This long tradition is one of the remaining reminders of the possibility of an equal society. Among the Ndau ethnic group, communal functions are often attended by large numbers of people. At these events, be it a wedding, funeral or any such big gathering, food is often served to attendees. The large numbers cannot be served on ceramic or plastic plates or in bowls, so, their beef tripe, soup, corn or vegetables are put on “mahwauro”, fresh banana leaves.
The Ndau people are found in Chimanimani, eastern Zimbabwe. They are united by a common tongue Shona. “Everyone eating meals on banana leaves – rich or poor – at a public occasion is our way of visualising a fair society,” says John Muchadziya, a prominent local chief in Rusitu village of eastern Zimbabwe. “It’s a tradition that I think is over 50 years old. Much of it has got to do with the fact that bananas and other fruits grow lavishly here in Chimanimani.”
Chimanimani, located along the border with Mozambique, receives some of the country’s highest rainfall, and its lush dark red soils are perfect for raising bananas, avocados, pineapples and other fruits. The use of fresh banana leaves is therefore tied to the availability of this natural substitute.
The Ndau people have grown to attribute this tradition to being a motif for equality in their society. As the gap between the rich and poor continually grows bigger, such rare occasions like eating together no matter if rich or poor represents something meaningful.
Jaibhesi Manhando, a local sociology teacher in Chimanimani, believes that the practice of eating meals on banana leaves is not just out of tradition. It is also a result of widespread poverty. For long, it was almost impossible for anyone holding a mass public event to have enough crockery to serve hundreds of people at funerals, weddings or family marriage ceremonies. Despite her beautiful weather and fertile soils suitable for agriculture, Chimanimani, remains one of Zimbabwe’s poorest districts.

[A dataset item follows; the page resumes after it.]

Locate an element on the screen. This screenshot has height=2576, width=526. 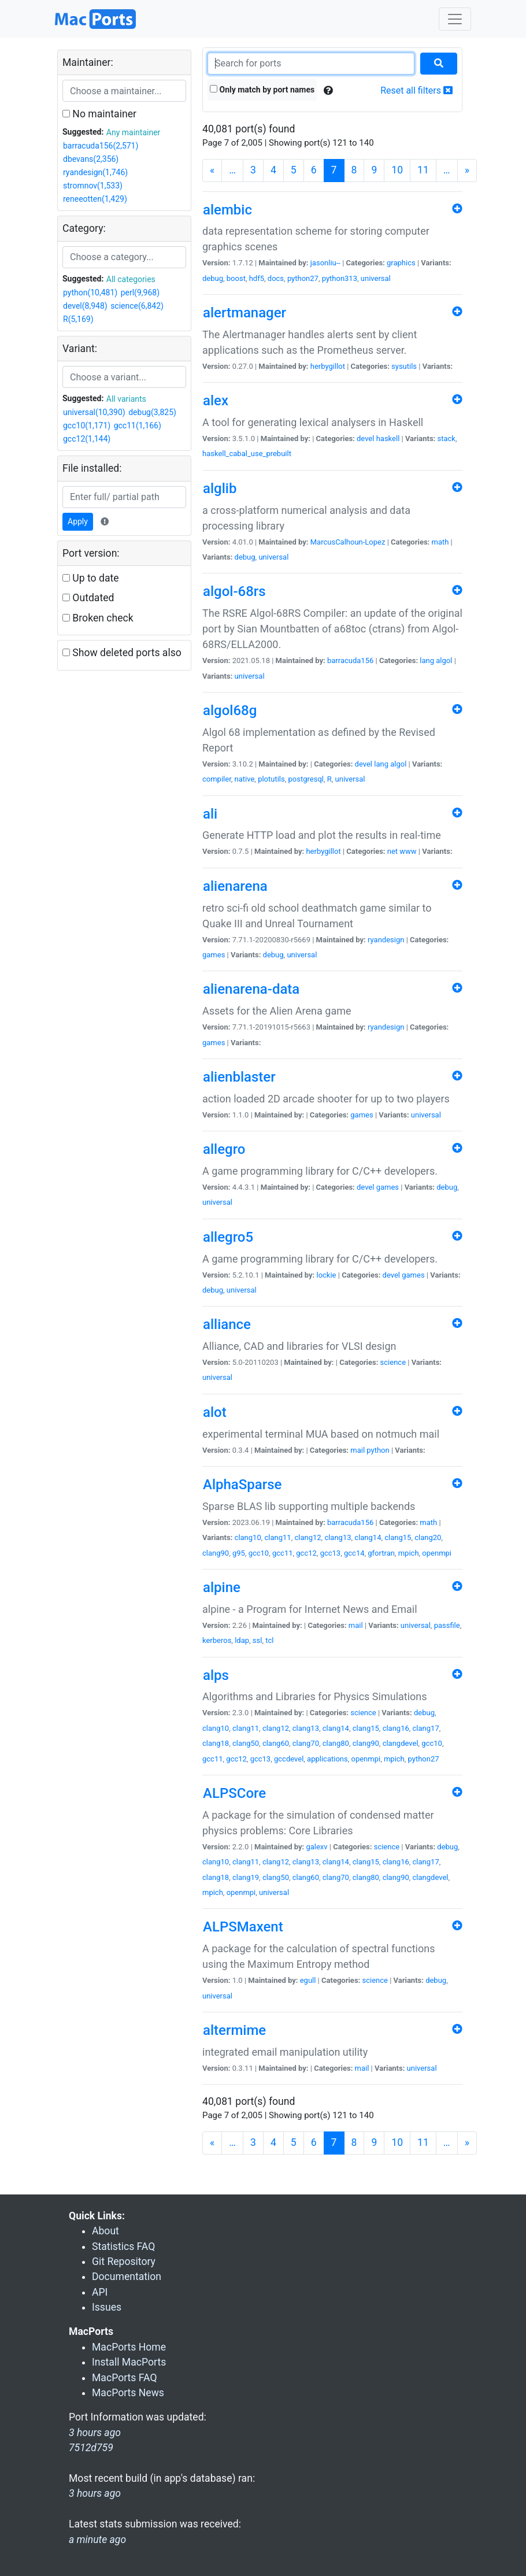
Outdated is located at coordinates (88, 598).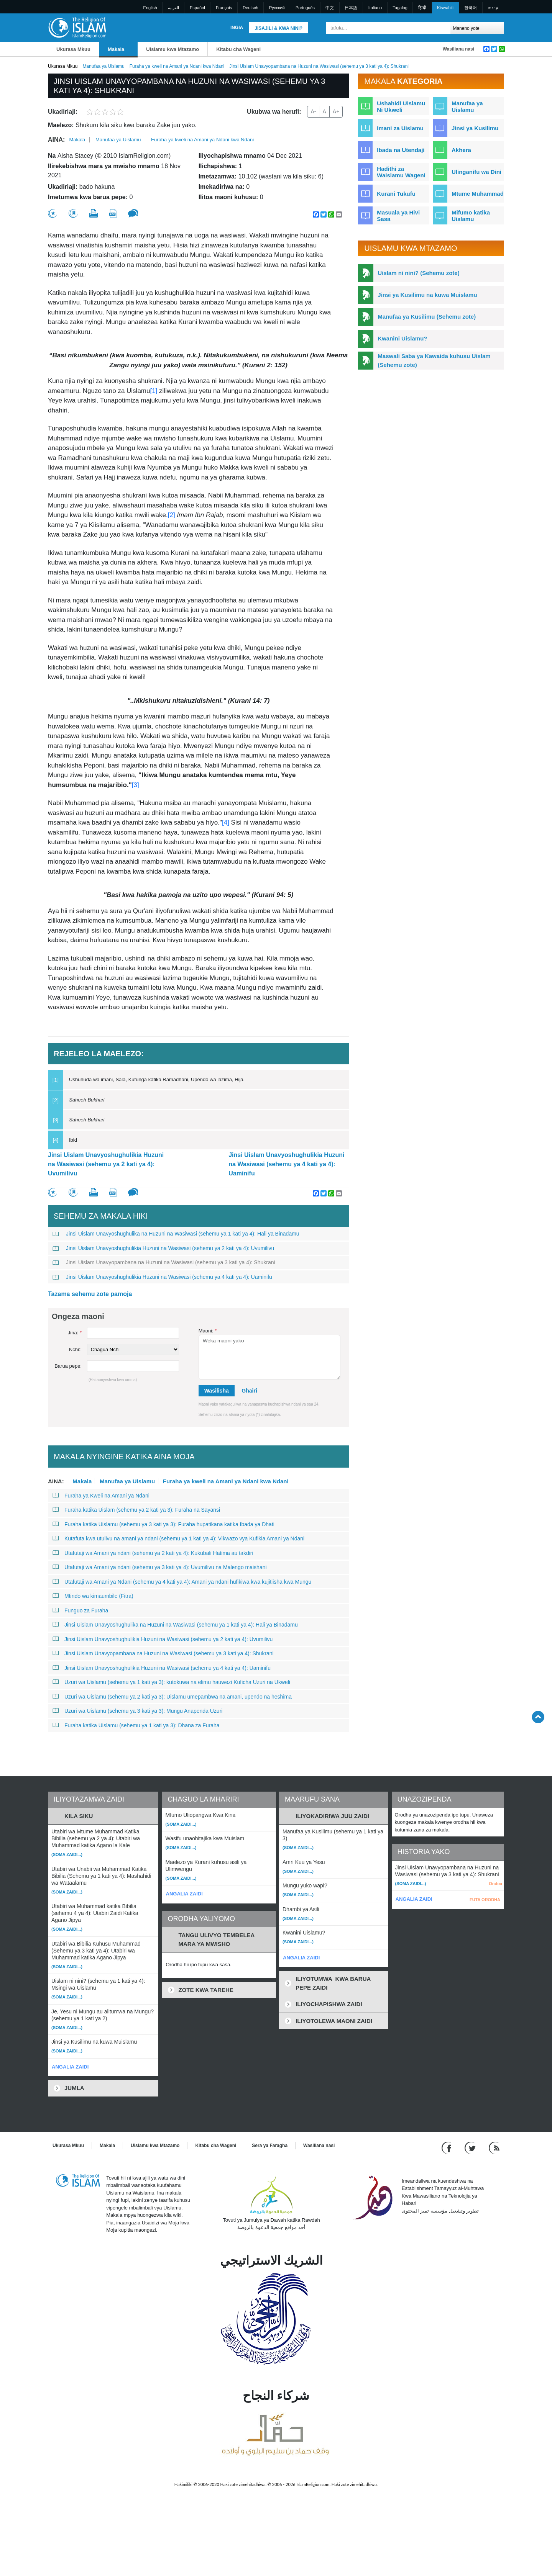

For many Zimbabweans around the world, eating meals off mahwauro is melancholic. For Sibongile Ziyebangwa, a London based nurse who grew up in Chimanimani, it is immaterial what may have given birth to the tradition. She says: “Whatever it is – I enjoy dishing out my goat tripe and soup and yam pudding on green banana leaves. It has that organic mealtime feeling you won’t find anywhere in the world.” She adds: “I make sure once every year I fly back home to Zimbabwe to enjoy fabulous traditions like these and so many others – and of course the food!”